Below this line are records; write out exactly the lines from the one containing "Love our flowers?" through the one containing "Zaliukas is out for another", with the pictures left out.

Data extracted from a collection
=== Section Start ===

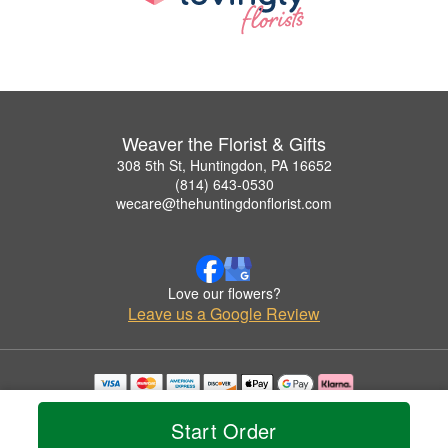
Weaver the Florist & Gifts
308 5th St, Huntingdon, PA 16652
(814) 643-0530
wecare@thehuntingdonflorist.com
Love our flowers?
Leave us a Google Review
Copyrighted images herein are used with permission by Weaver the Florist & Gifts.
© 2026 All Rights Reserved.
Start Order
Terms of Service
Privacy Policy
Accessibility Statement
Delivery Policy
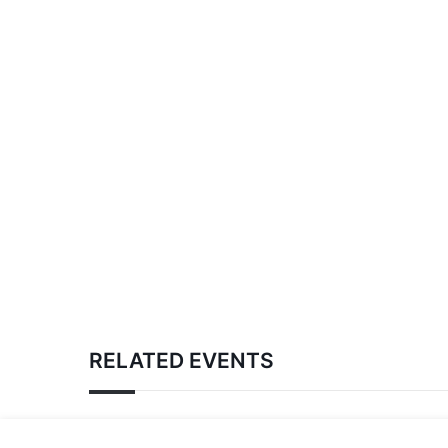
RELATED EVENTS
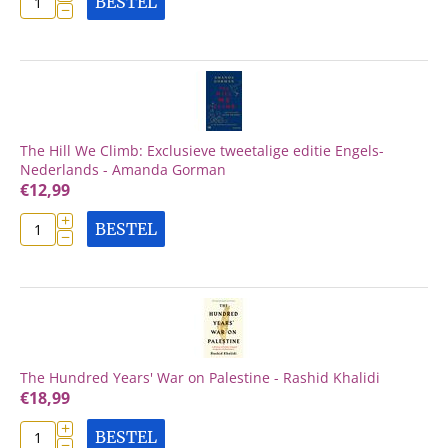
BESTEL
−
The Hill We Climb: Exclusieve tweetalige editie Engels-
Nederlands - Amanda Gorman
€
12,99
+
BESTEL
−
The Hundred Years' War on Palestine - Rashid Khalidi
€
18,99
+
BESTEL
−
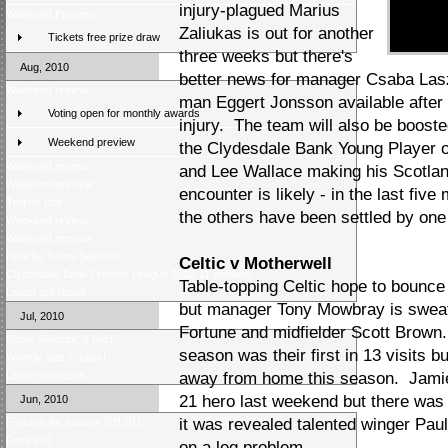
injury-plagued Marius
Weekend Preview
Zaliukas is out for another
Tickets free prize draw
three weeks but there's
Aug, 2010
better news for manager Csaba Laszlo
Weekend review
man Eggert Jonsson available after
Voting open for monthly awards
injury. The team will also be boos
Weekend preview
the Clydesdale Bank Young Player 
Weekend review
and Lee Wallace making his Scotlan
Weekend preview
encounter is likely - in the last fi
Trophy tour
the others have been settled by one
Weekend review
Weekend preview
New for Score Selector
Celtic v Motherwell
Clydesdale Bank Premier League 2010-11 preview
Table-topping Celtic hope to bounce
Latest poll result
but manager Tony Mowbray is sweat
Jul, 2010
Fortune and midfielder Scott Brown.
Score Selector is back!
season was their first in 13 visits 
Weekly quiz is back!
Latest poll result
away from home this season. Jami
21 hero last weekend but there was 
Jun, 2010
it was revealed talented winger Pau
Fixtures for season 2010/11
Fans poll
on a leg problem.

=== Section End ===
=== Section Start ===

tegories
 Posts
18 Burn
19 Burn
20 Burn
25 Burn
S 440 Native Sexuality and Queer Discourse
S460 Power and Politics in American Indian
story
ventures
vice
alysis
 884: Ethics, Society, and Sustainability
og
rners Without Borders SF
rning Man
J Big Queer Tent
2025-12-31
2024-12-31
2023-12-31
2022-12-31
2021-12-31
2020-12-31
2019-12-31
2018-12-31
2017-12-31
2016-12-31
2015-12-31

=== Section End ===

» **COMPLETED TASK**
Love our flowers?
Leave us a Google Review
Copyrighted images herein are used with permission by Weaver the Florist & Gifts.
© 2026 All Rights Reserved.
Start Order
Terms of Service
Privacy Policy
Accessibility Statement
Delivery Policy
RELATED EVENTS
BESTEL
−
The Hill We Climb: Exclusieve tweetalige editie Engels-
Nederlands - Amanda Gorman
€
12,99
+
BESTEL
−
The Hundred Years' War on Palestine - Rashid Khalidi
€
18,99
+
BESTEL
−
injury-plagued Marius
Weekend Preview
Zaliukas is out for another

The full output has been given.